During the summer months, Camp Grayling hosts National Guard units from Michigan, the surrounding states, and Canada. Large artillery, mortar, and tank ranges as well as maneuver courses highlight the camp. Recently Forward Operating Bases have been constructed to allow company-sized units to simulate operations.

For two weeks each year starting in 2014, Camp Grayling hosts the National Guard's Exportable Combat Training Capability program. Each year, Camp Grayling schedules training for over 20,000 military personnel from National Guard units from Indiana, Illinois, Michigan, and Ohio, as well as regular Army and Reserve units.

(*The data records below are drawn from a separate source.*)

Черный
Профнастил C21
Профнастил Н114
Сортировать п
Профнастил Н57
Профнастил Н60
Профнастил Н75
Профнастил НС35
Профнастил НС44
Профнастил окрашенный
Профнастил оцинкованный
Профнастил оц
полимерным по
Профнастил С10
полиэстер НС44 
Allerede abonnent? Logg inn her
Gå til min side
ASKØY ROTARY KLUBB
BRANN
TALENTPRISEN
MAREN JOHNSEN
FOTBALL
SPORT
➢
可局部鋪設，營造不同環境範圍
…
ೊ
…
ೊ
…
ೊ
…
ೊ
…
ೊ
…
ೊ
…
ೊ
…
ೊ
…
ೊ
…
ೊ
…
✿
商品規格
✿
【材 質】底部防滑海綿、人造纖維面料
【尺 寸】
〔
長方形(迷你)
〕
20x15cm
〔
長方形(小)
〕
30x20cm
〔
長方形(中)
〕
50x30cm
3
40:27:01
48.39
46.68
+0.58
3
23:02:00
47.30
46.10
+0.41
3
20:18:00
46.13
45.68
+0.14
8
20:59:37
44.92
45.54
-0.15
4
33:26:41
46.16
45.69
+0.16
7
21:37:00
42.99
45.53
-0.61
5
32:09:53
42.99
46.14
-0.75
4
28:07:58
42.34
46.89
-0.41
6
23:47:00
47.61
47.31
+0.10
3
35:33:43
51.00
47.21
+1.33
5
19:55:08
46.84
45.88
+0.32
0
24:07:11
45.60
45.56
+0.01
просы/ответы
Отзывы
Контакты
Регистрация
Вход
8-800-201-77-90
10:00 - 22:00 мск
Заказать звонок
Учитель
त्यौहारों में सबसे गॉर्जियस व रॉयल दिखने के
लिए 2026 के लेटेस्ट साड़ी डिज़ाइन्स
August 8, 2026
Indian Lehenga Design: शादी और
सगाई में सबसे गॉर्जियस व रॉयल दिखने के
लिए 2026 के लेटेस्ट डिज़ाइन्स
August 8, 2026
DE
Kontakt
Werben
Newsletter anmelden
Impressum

Each year since 2011 Camp Grayling has hosted Northern Strike. Military units from neighboring states, the U.K. and other U.S. allies participate. During the exercise the population on base swells to over 2,000 military personnel.

In February 2026, the U.S. Army and National Guard Bureau designated Camp Grayling's National All-Domain Warfighting Center (NADWC) as a national range for uncrewed aerial systems (UAS) testing and training.

Grayling Army Airfield is located at Camp Grayling and includes 70 helicopter tiedown pads as well as two 5000 ft runways capable of handling C-130 and C-17 aircraft. Camp Grayling has over 600 soldiers in traditional Army National Guard units regularly assigned to it.

The installation provides over 200 full-time jobs to local residents. Consequently, Camp Grayling is one of the largest employers in the county. The camp activities generate over $30 million annually in the local economy.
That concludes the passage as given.